The rise in gold’s dollar-denominated price, going back not just the last couple years but the past decade, is impressive: 17 percent per year on average since 2001. This performance is indicative of a remonetization phenomenon rather than a bubble. Investors and central bankers have woken up to the reality that paper currencies decline over the long run because governments cannot resist pump priming in the face of economic slowdown.
The pump priming meant to nudge the economy out of the early 2000s recession spawned the housing bubble and its disastrous endgame. No central bank action, and virtually every possible one has been tried, has turned things around. The Erste report acknowledges a system failure: interest rates cannot go any lower, government debt has saturated the economy, and the misery index (the sum of the unemployment and inflation rates) in the U.S. is close to its average in the 1970s. Indeed, the real economy in addition to the financial system is deeply flawed. Forty-four million Americans are on food stamps and the effective unemployment rate is closer to 20 percent than the reported 9 percent.
Stoferle deftly links the rise in inequality in the U.S. to its monetary policy. Today, a CEO earns 425 times the average worker’s wages; in 1980 the disparity ratio was 24:1. “Monetary dispersion is not neutral,” he writes. “Market participants who receive the new money early and exchange it for goods benefit in comparison with those who get the newly created money later. We can see a transfer of assets from late money users to early money users.”
This is the Cantillon effect posited by Irish economist and Adam Smith predecessor Richard Cantillon: price inflation is relative and staggered as “newly created is distributed neither equally nor simultaneously among the population.” Picture banks and their favored borrowers with access to the Fed’s zero interest rate program borrowing dollars and investing in assets that have either higher yields like Treasuries or long-term security like gold. Later on, consumers without those resources or sophistication are punished at the gas pump and grocery story by the resulting price inflation. Printing money doesn’t just cause financial disorder; it stokes inequality.
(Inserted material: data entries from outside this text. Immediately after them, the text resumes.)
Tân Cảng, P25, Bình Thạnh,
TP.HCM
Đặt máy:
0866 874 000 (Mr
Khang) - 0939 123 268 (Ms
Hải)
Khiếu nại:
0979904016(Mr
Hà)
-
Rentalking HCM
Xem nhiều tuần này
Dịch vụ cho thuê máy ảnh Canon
Political opponents of the gold standard have said in the past that people will not tolerate the sacrifice of monetary and fiscal flexibility that comes with it. But people are losing tolerance for monetary and fiscal flexibility run amok. Zero inflation and balanced budgets or rising inflation and debt crises? It’s obvious which choice of outcomes is more in demand these days.
Stoferle envisions a future in which people routinely ask for the price in gold rather than the price of gold. Given that its production rate and supply growth are so stable, gold’s value is certainly beyond question. What aren’t beyond question are the paper currencies which have caused so much economic disorder and destruction recently. Gold’s transition from an investment to money will continue until people can freely and legitimately transact in gold and gold-backed currency.